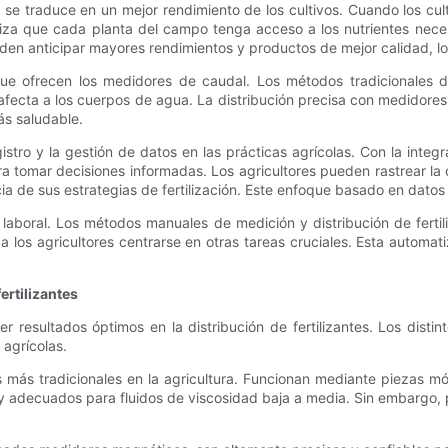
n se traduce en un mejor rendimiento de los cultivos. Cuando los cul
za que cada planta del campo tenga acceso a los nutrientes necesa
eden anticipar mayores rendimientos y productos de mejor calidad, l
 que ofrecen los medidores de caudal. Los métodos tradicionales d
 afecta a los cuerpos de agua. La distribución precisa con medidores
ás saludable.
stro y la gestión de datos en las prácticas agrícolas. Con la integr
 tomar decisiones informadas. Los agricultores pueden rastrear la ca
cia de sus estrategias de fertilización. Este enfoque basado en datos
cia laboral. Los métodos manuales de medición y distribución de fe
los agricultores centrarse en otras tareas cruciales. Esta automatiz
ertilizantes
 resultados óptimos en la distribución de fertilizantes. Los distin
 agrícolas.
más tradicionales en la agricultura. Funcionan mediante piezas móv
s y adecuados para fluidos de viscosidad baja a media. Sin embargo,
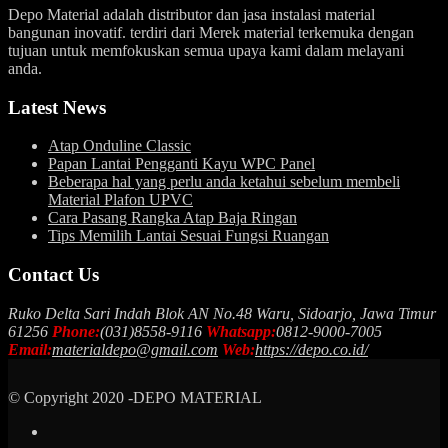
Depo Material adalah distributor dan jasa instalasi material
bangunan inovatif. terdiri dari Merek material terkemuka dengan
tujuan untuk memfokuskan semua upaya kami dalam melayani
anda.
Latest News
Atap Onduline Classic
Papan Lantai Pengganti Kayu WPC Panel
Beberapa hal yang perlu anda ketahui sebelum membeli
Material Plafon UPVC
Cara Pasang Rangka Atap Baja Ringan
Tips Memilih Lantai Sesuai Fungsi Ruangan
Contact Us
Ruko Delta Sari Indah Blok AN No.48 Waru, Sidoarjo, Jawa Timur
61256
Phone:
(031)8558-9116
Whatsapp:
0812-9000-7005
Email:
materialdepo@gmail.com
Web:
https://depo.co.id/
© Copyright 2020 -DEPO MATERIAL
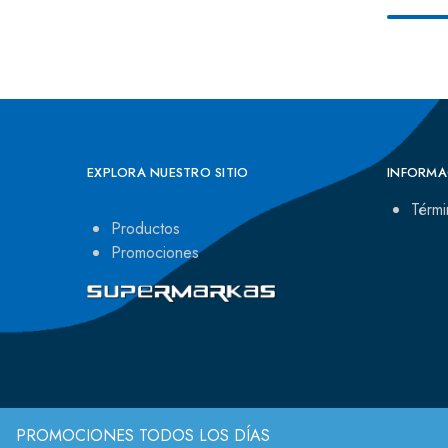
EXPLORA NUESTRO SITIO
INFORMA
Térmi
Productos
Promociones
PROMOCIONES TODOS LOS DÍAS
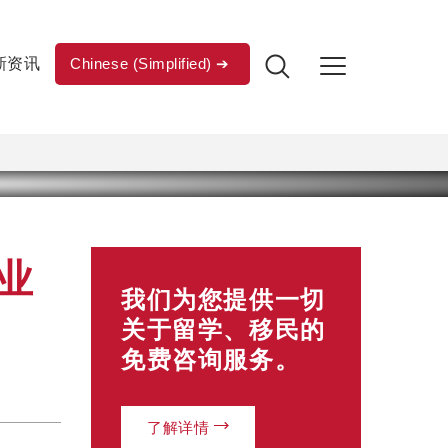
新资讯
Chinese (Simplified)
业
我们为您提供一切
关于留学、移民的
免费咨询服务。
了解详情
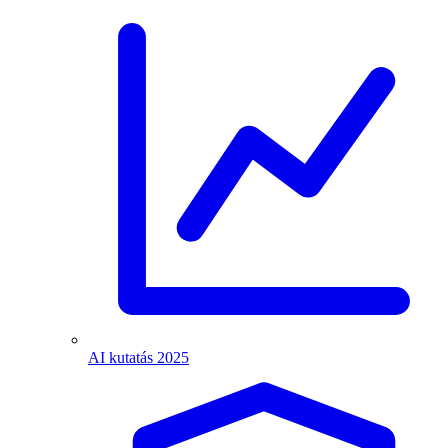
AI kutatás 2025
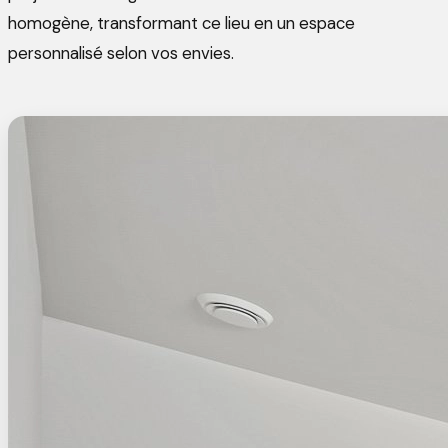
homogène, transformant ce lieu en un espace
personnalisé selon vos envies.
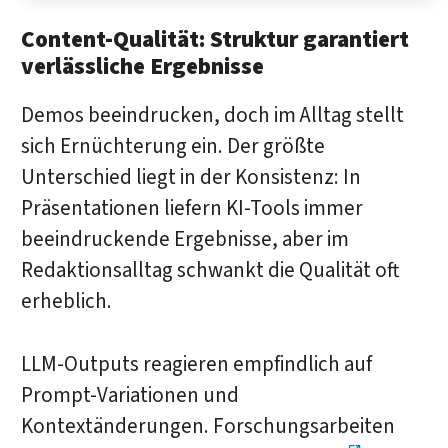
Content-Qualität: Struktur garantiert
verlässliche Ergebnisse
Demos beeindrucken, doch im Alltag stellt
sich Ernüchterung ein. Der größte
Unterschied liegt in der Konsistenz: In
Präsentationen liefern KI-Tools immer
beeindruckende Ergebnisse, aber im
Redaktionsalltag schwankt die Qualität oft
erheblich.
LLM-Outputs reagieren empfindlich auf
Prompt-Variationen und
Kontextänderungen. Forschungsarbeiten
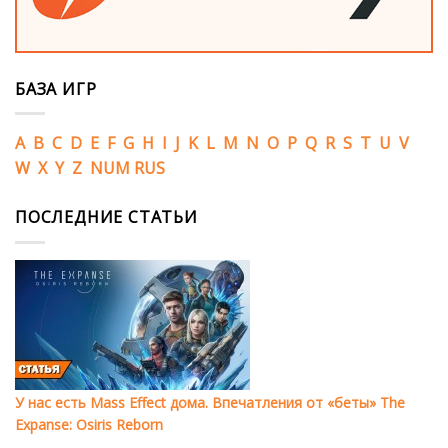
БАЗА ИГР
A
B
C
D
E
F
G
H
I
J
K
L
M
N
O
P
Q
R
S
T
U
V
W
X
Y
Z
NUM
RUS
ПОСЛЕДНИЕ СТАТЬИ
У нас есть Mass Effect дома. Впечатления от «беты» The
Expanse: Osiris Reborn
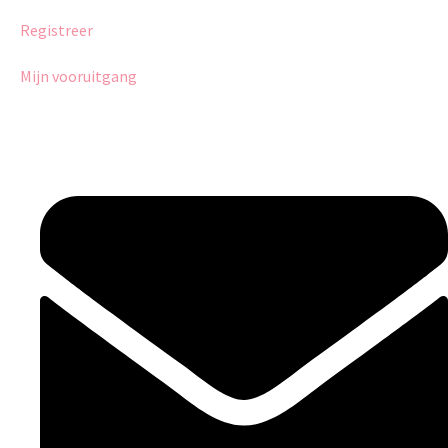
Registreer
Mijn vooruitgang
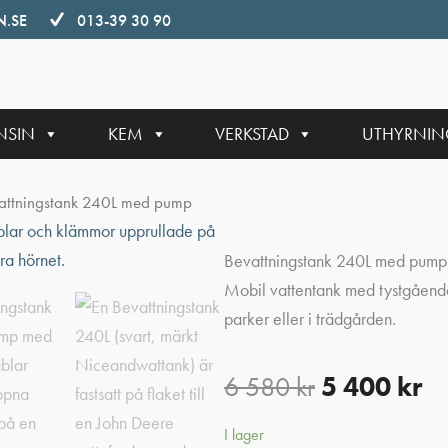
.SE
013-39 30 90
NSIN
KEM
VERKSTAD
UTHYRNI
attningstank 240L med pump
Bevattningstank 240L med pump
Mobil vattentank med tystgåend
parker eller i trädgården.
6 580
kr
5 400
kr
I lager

------------------------------

_ABOUT THIS EXERCISE_.
Extract every line above containing the word "Qualität".

_SOLUTION TO THE EXERCISE_.
Content-Qualität: Struktur garantiert
Redaktionsalltag schwankt die Qualität oft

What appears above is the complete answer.